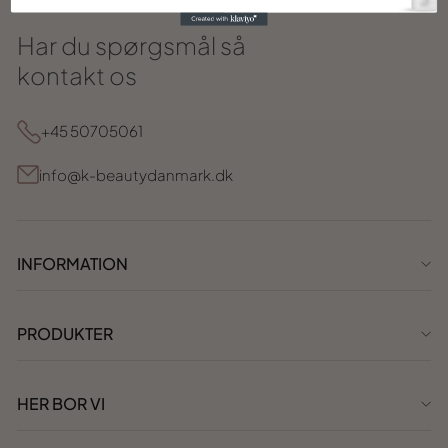
Har du spørgsmål så
kontakt os
+45 50705061
info@k-beautydanmark.dk
INFORMATION
PRODUKTER
HER BOR VI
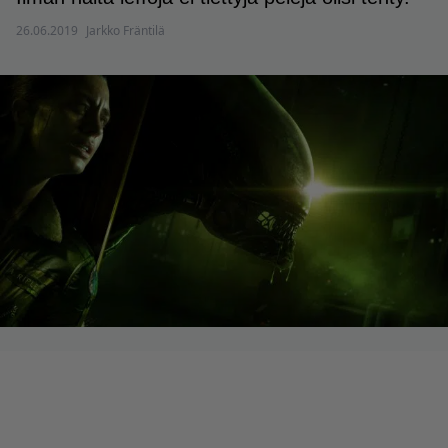
26.06.2019
Jarkko Fräntilä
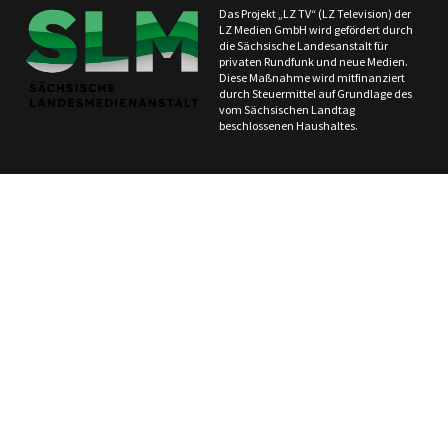
Das Projekt „LZ TV“ (LZ Television) der
LZ Medien GmbH wird gefördert durch
die Sächsische Landesanstalt für
privaten Rundfunk und neue Medien.
Diese Maßnahme wird mitfinanziert
durch Steuermittel auf Grundlage des
vom Sächsischen Landtag
beschlossenen Haushaltes.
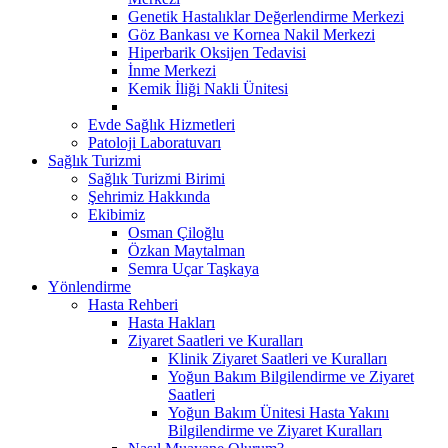
Genetik Hastalıklar Değerlendirme Merkezi
Göz Bankası ve Kornea Nakil Merkezi
Hiperbarik Oksijen Tedavisi
İnme Merkezi
Kemik İliği Nakli Ünitesi
Evde Sağlık Hizmetleri
Patoloji Laboratuvarı
Sağlık Turizmi
Sağlık Turizmi Birimi
Şehrimiz Hakkında
Ekibimiz
Osman Çiloğlu
Özkan Maytalman
Semra Uçar Taşkaya
Yönlendirme
Hasta Rehberi
Hasta Hakları
Ziyaret Saatleri ve Kuralları
Klinik Ziyaret Saatleri ve Kuralları
Yoğun Bakım Bilgilendirme ve Ziyaret
Saatleri
Yoğun Bakım Ünitesi Hasta Yakını
Bilgilendirme ve Ziyaret Kuralları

[Task goal]
Check each line of the data above for the word "Turizmi" and say how many lines contain it, giving nothing besides the number.

[Task result]
2